[거절사정][공1990.7.15.(876),1372]
(a) Whether the applied trademark "PROSTIN E2" and the cited trademark "" are similar (affirmative)
(b) Where the applied trademark is applied for as a combined trademark of the basic trademark registered earlier than the cited trademark, a separate judgment as to the similarity of the cited trademark (affirmative)
A. The cited trademark "PROSTIN E2" is similar to the overall name since "E2", which is the latter part of "PROSIN", which is the latter part of the original trademark, is not similar, is merely an indivisible and is merely an additional expression and thus "E2", which is the latter part of the original trademark. It is determined by the method of determining whether there is a possibility of misconception or confusion as to the source between the goods in trade by objectively, collectively, and systematically observing the appearance, name, and concept of the two trademarks, the objective, overall, and the two trademarks, and determining whether there is a possibility of misconception or confusion as to the source between the goods in trade. Thus, if the original trademark is used for the designated goods similar to the designated goods of the cited trademark, general consumers are likely to cause mistake or confusion as to the cited trademark and the source of goods. Thus, this original trademark cannot be registered under Article 9 (1) 7 of the former Trademark Act (amended by Act No. 4210, Jan. 13, 1990).
B. The main trademark is a trademark applied in combination to "PROSIN", which is a prior registered trademark, and even if the registration of the cited trademark is permitted after the registration of the said basic trademark, it is necessary to re-determine whether the cited trademark is similar to the cited trademark separately from the basic trademark in registering the original trademark.
(a)Article 9(1)7(b) of the Trademark Act;
B. Supreme Court Decision 82Hu26 delivered on April 10, 1984 (Gong1984, 820) 82Hu3 delivered on February 26, 1985 (Gong1985, 472) 85Hu129 delivered on September 23, 1986 (Gong1986, 2948)

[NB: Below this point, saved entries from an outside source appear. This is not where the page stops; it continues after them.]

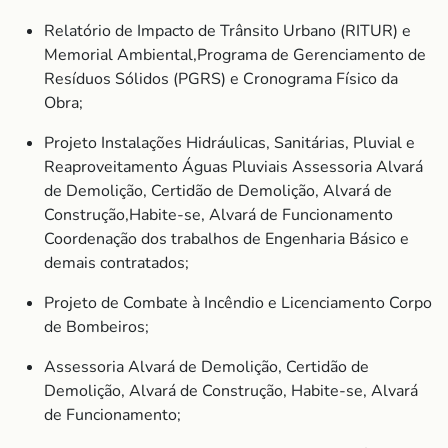
Relatório de Impacto de Trânsito Urbano (RITUR) e
Memorial Ambiental,Programa de Gerenciamento de
Resíduos Sólidos (PGRS) e Cronograma Físico da
Obra;
Projeto Instalações Hidráulicas, Sanitárias, Pluvial e
Reaproveitamento Águas Pluviais Assessoria Alvará
de Demolição, Certidão de Demolição, Alvará de
Construção,Habite-se, Alvará de Funcionamento
Coordenação dos trabalhos de Engenharia Básico e
demais contratados;
Projeto de Combate à Incêndio e Licenciamento Corpo
de Bombeiros;
Assessoria Alvará de Demolição, Certidão de
Demolição, Alvará de Construção, Habite-se, Alvará
de Funcionamento;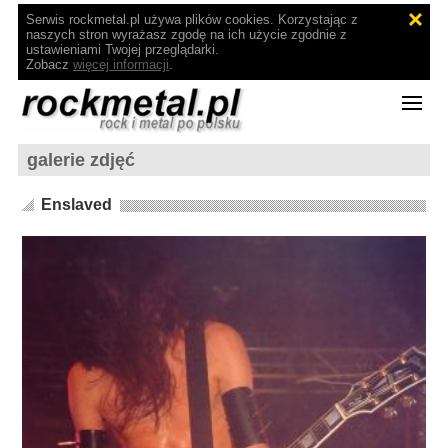
Serwis rockmetal.pl używa plików cookies. Korzystając z
naszych stron wyrażasz zgodę na ich użycie zgodnie z
ustawieniami Twojej przeglądarki.
Zobacz
więcej informacji
.
galerie zdjęć
Enslaved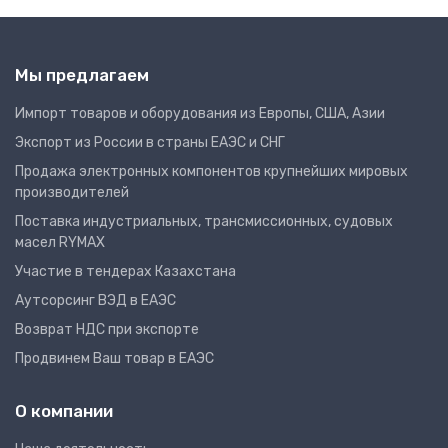
Мы предлагаем
Импорт товаров и оборудования из Европы, США, Азии
Экспорт из России в страны ЕАЭС и СНГ
Продажа электронных компонентов крупнейших мировых
производителей
Поставка индустриальных, трансмиссионных, судовых
масел RYMAX
Участие в тендерах Казахстана
Аутсорсинг ВЭД в ЕАЭС
Возврат НДС при экспорте
Продвинем Ваш товар в ЕАЭС
О компании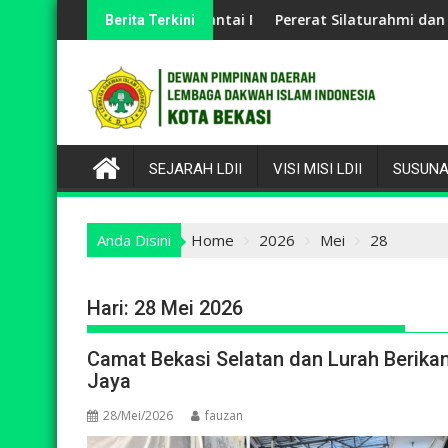
Skip
n Berbagai Perlombaan
 LDII Hadiri Jalan Santai PAC Jakasampurna dan Serukan Pema
Pererat Silaturahmi dan Jaga Lingk
Berita Terkini
to
content
SEJARAH LDII
VISI MISI LDII
SUSUNA
Anda Disini
Home
2026
Mei
28
Hari:
28 Mei 2026
Camat Bekasi Selatan dan Lurah Berikan
Jaya
28/Mei/2026
fauzan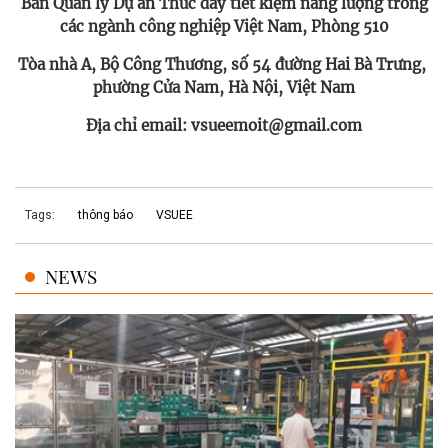
Ban Quản lý Dự án Thúc đẩy tiết kiệm năng lượng trong
các ngành công nghiệp Việt Nam, Phòng 510
Tòa nhà A, Bộ Công Thương, số 54 đường Hai Bà Trưng, ​​
phường Cửa Nam, Hà Nội, Việt Nam
Địa chỉ email: vsueemoit@gmail.com
Tags:
thông báo
VSUEE
NEWS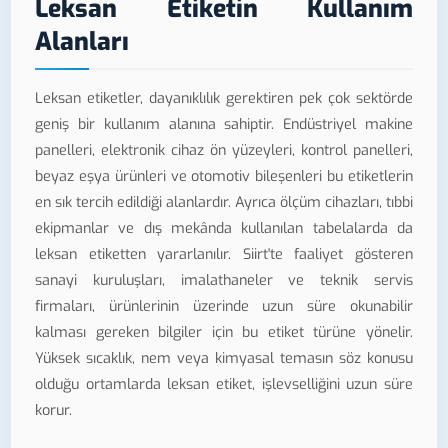
Leksan Etiketin Kullanım
Alanları
Leksan etiketler, dayanıklılık gerektiren pek çok sektörde
geniş bir kullanım alanına sahiptir. Endüstriyel makine
panelleri, elektronik cihaz ön yüzeyleri, kontrol panelleri,
beyaz eşya ürünleri ve otomotiv bileşenleri bu etiketlerin
en sık tercih edildiği alanlardır. Ayrıca ölçüm cihazları, tıbbi
ekipmanlar ve dış mekânda kullanılan tabelalarda da
leksan etiketten yararlanılır. Siirt'te faaliyet gösteren
sanayi kuruluşları, imalathaneler ve teknik servis
firmaları, ürünlerinin üzerinde uzun süre okunabilir
kalması gereken bilgiler için bu etiket türüne yönelir.
Yüksek sıcaklık, nem veya kimyasal temasın söz konusu
olduğu ortamlarda leksan etiket, işlevselliğini uzun süre
korur.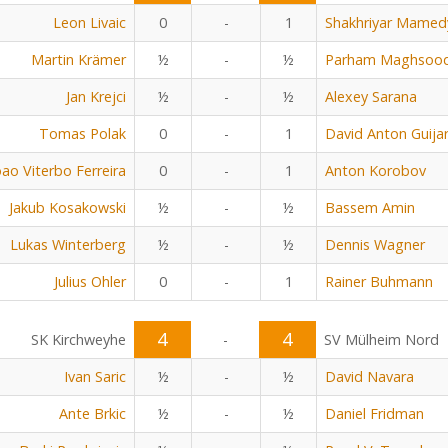
Leon Livaic
0
-
1
Shakhriyar Mamed
Martin Krämer
½
-
½
Parham Maghsoo
Jan Krejci
½
-
½
Alexey Sarana
Tomas Polak
0
-
1
David Anton Guija
oao Viterbo Ferreira
0
-
1
Anton Korobov
Jakub Kosakowski
½
-
½
Bassem Amin
Lukas Winterberg
½
-
½
Dennis Wagner
Julius Ohler
0
-
1
Rainer Buhmann
4
4
SK Kirchweyhe
-
SV Mülheim Nord
Ivan Saric
½
-
½
David Navara
Ante Brkic
½
-
½
Daniel Fridman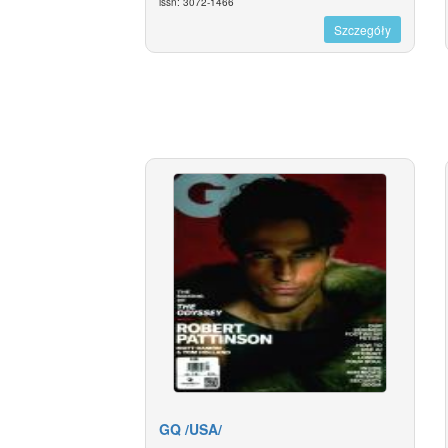
issn: 3072-1466
Szczegóły
GQ /USA/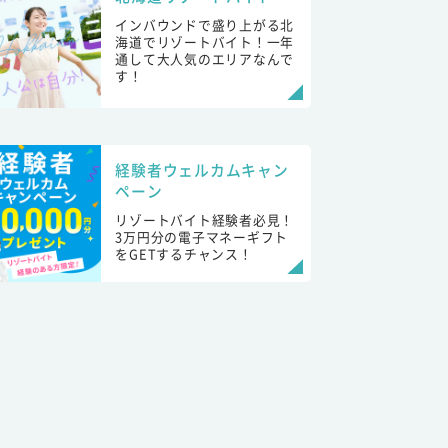
インバウンドで盛り上がる北
海道でリゾートバイト！一年
通して大人気のエリアなんで
す！
経験者ウェルカムキャン
ペーン
リゾートバイト経験者必見！
3万円分の電子マネーギフト
をGETするチャンス！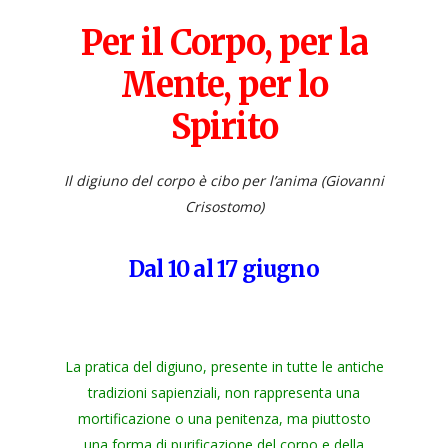
Per il Corpo, per la
Mente, per lo
Spirito
Il digiuno del corpo è cibo per l’anima (Giovanni
Crisostomo)
Dal 10 al 17 giugno
La pratica del digiuno, presente in tutte le antiche
tradizioni sapienziali, non rappresenta una
mortificazione o una penitenza, ma piuttosto
una forma di purificazione del corpo e della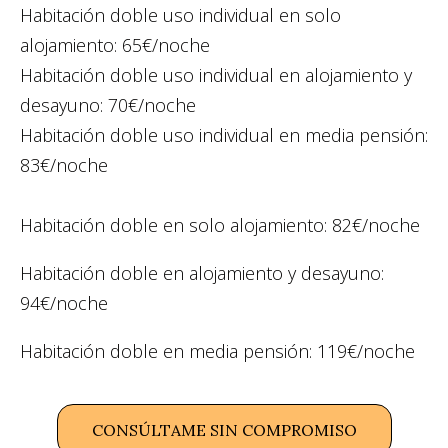
Habitación doble uso individual en solo
alojamiento: 65€/noche
Habitación doble uso individual en alojamiento y
desayuno: 70€/noche
Habitación doble uso individual en media pensión:
83€/noche
Habitación doble en solo alojamiento: 82€/noche
Habitación doble en alojamiento y desayuno:
94€/noche
Habitación doble en media pensión: 119€/noche
CONSÚLTAME SIN COMPROMISO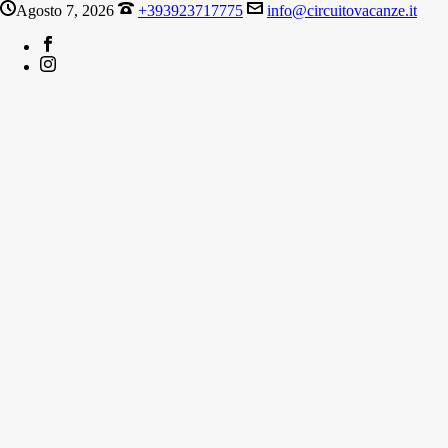
Agosto 7, 2026
+393923717775
info@circuitovacanze.it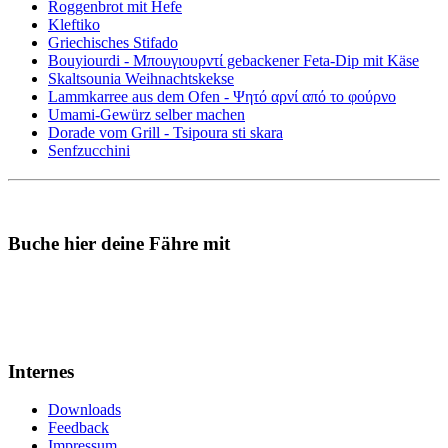
Roggenbrot mit Hefe
Kleftiko
Griechisches Stifado
Bouyiourdi - Μπουγιουρντί gebackener Feta-Dip mit Käse
Skaltsounia Weihnachtskekse
Lammkarree aus dem Ofen - Ψητό αρνί από το φούρνο
Umami-Gewürz selber machen
Dorade vom Grill - Tsipoura sti skara
Senfzucchini
Buche hier deine Fähre mit
Internes
Downloads
Feedback
Impressum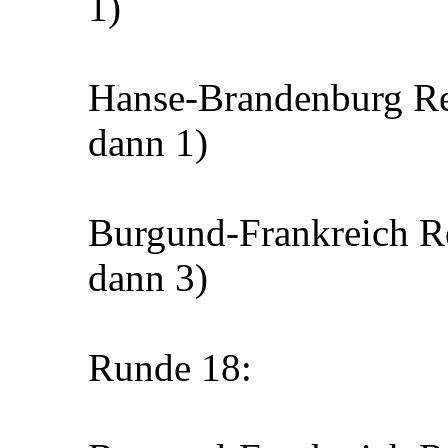
1)
Hanse-Brandenburg Re
dann 1)
Burgund-Frankreich Re
dann 3)
Runde 18: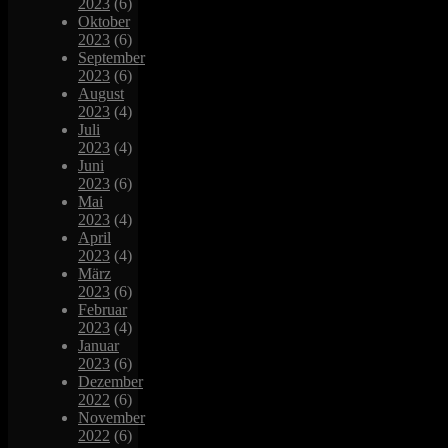
2023
(6)
Oktober
2023
(6)
September
2023
(6)
August
2023
(4)
Juli
2023
(4)
Juni
2023
(6)
Mai
2023
(4)
April
2023
(4)
März
2023
(6)
Februar
2023
(4)
Januar
2023
(6)
Dezember
2022
(6)
November
2022
(6)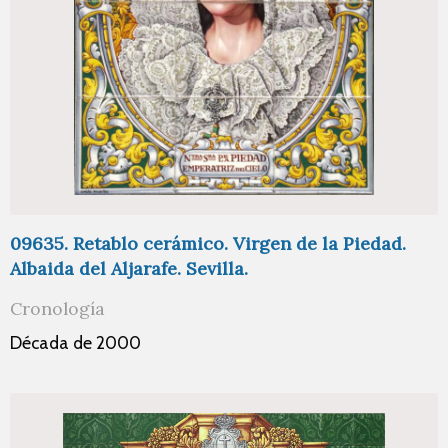
09635. Retablo cerámico. Virgen de la Piedad.
Albaida del Aljarafe. Sevilla.
Cronología
Década de 2000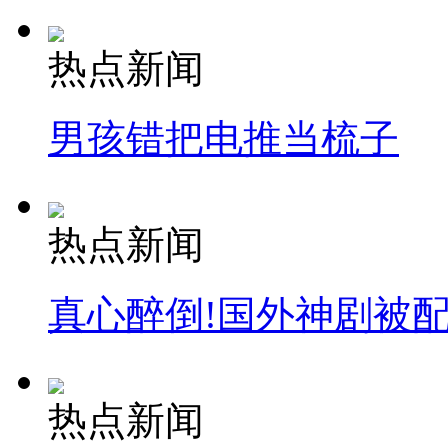
安徽一实载49人客车翻车
热点新闻
男孩错把电推当梳子
走！跟着总书记去植树
消防员救轻生者
花炮节热闹非凡
减压"枕头大战"
热点新闻
真心醉倒!国外神剧被
纽约上演“枕头大战”
热点新闻
司机酒驾遇交警 急速倒车逃窜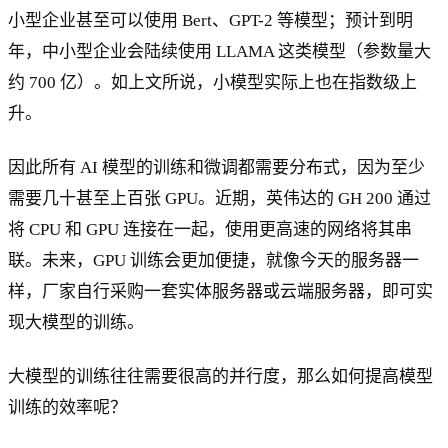
小型企业甚至可以使用 Bert、GPT-2 等模型；预计到明
年，中小型企业会陆续使用 LLAMA 这类模型（参数量大
约 700 亿）。如上文所说，小模型实际上也在指数级上
升。
因此所有 AI 模型的训练和微调都需要分布式，因为至少
需要几十甚至上百张 GPU。近期，英伟达的 GH 200 通过
将 CPU 和 GPU 连接在一起，使用更高速的网络将其串
联。未来，GPU 训练会更加便捷，就像今天的服务器一
样，厂家自行采购一套实体服务器或云端服务器，即可实
现大模型的训练。
大模型的训练往往需要很高的并行度，那么如何提高模型
训练的效率呢？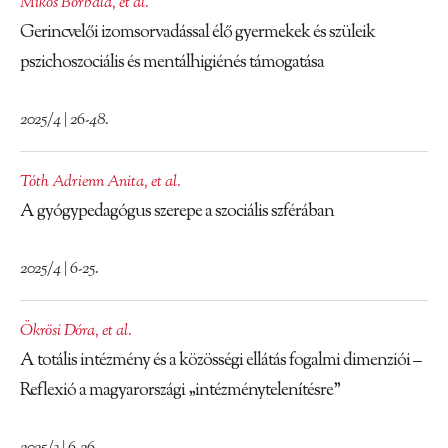
Mikos Borbála
,
et al.
Gerincvelői izomsorvadással élő gyermekek és szüleik
pszichoszociális és mentálhigiénés támogatása
2025/4 | 26-48.
Tóth Adrienn Anita
,
et al.
A gyógypedagógus szerepe a szociális szférában
2025/4 | 6-25.
Ökrösi Dóra
,
et al.
A totális intézmény és a közösségi ellátás fogalmi dimenziói –
Reflexió a magyarországi „intézménytelenítésre”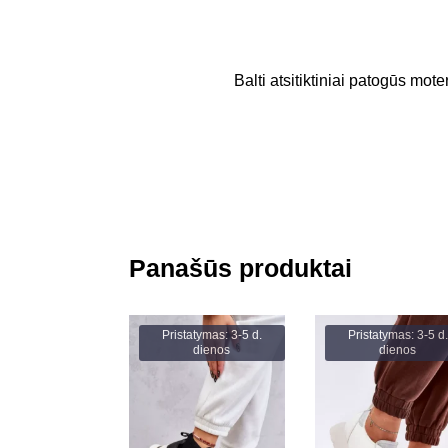
Balti atsitiktiniai patogūs moter
Panašūs produktai
Pristatymas: 3-5 d.
Pristatymas: 3-5 d.
dienos
dienos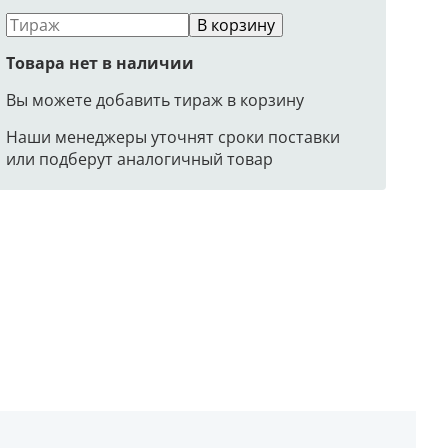
В корзину
Товара нет в наличии
Вы можете добавить тираж в корзину
Наши менеджеры уточнят сроки поставки
или подберут аналогичный товар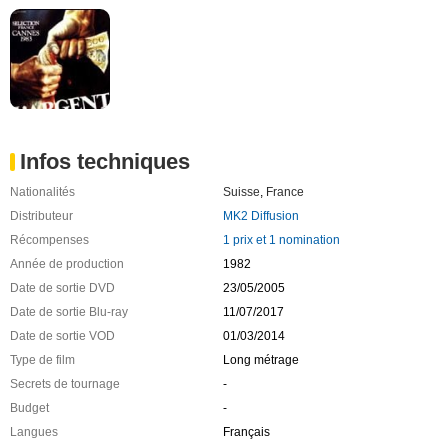
Infos techniques
Nationalités
Suisse
,
France
Distributeur
MK2 Diffusion
Récompenses
1 prix et 1 nomination
Année de production
1982
Date de sortie DVD
23/05/2005
Date de sortie Blu-ray
11/07/2017
Date de sortie VOD
01/03/2014
Type de film
Long métrage
Secrets de tournage
-
Budget
-
Langues
Français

DJO Law Firm Central Patent Office, Attorneys Lee Byung-ho et al., Counsel for the plaintiff-appellant-appellee-appellant
The Commissioner of the Korean Intellectual Property Office
Korean Intellectual Property Office Decision 88Hun-won345 dated October 28, 1989
The appeal is dismissed.
The costs of appeal shall be assessed against the applicant.
We examine the grounds of appeal.
The original trademark "POSTIN E2" and the cited trademark ", although its appearance is not similar to the cited trademark, its overall name is similar to its designated goods (the designated goods of the original trademark shall be non-productive medicine, the designated goods of the cited trademark shall be sensitively known, and the goods of the cited trademark shall be used for the designated goods). As such, if the original trademark is used for the designated goods, general consumers may cause mistake and confusion between the cited trademark and the source of goods. This original trademark cannot be registered under Article 9 (1) 7 of the former Trademark Act (amended by Act No. 4210 of Jan. 13, 1990) and the cited trademark "," the original trademark shall not be registered under Article 9 (1) 2 of the former Trademark Act, and its overall name shall be similar to its designated goods (the designated goods of the original trademark shall be non-productive medicine, the designated goods of the cited trademark shall be identical to the original trademark, and the latter part of the Korean Intellectual Property Office 2, 2008 after the declaration of whether it is likely to cause for confusion between the goods;
In addition, the precedents of the theory of lawsuit cannot be considered appropriate in this case. Therefore, the arguments are groundless.
Therefore, the appeal is dismissed, and the costs of appeal are assessed against the losing party. It is so decided as per Disposition by the assent of all participating Justices.